### Task item:
Within the records, which lines hold the string "mouvement"? Report each one by copying it.

= Beginning of Section =

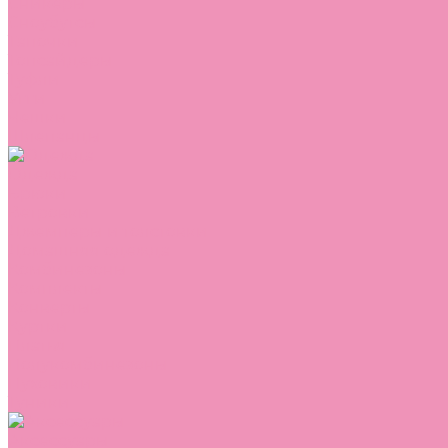
Сникеры
Сноубутсы
Тапочки
Топсайдеры
Туфли
Угги
Чешки
Шлепанцы
Одежда
Брюки
Ветровки
Джемперы и толстовки
Домашняя одежда
Комбинезоны
Комплекты
Конверты
Куртки
Платья
Полукомбинезоны
Пуховики
Туники
Аксессуары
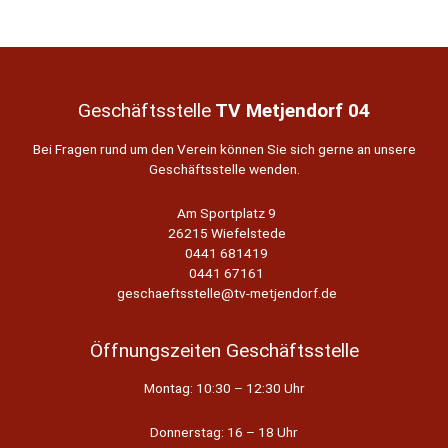
TVM:
Walking
Football
(Geh
Fussball)
Geschäftsstelle
TV Metjendorf 04
Bei Fragen rund um den Verein können Sie sich gerne an unsere
Geschäftsstelle wenden.
Am Sportplatz 9
26215 Wiefelstede
0441 681419
0441 67161
geschaeftsstelle@tv-metjendorf.de
Öffnungszeiten Geschäftsstelle
Montag: 10:30 – 12:30 Uhr
Donnerstag: 16 – 18 Uhr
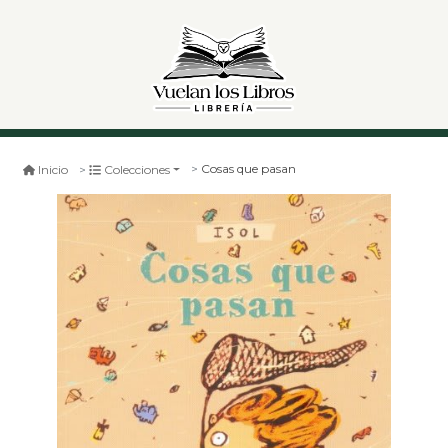
Cosas que pasan
Inicio
Colecciones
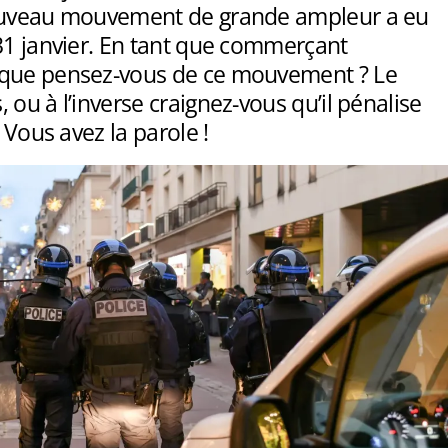
ouveau mouvement de grande ampleur a eu
31 janvier. En tant que commerçant
que pensez-vous de ce mouvement ? Le
 ou à l’inverse craignez-vous qu’il pénalise
? Vous avez la parole !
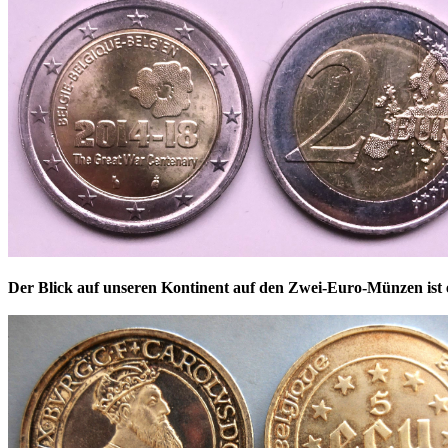
Der Blick auf unseren Kontinent auf den Zwei-Euro-Münzen ist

= End of Section =

### Task answer:
ouveau mouvement de grande ampleur a eu
que pensez-vous de ce mouvement ? Le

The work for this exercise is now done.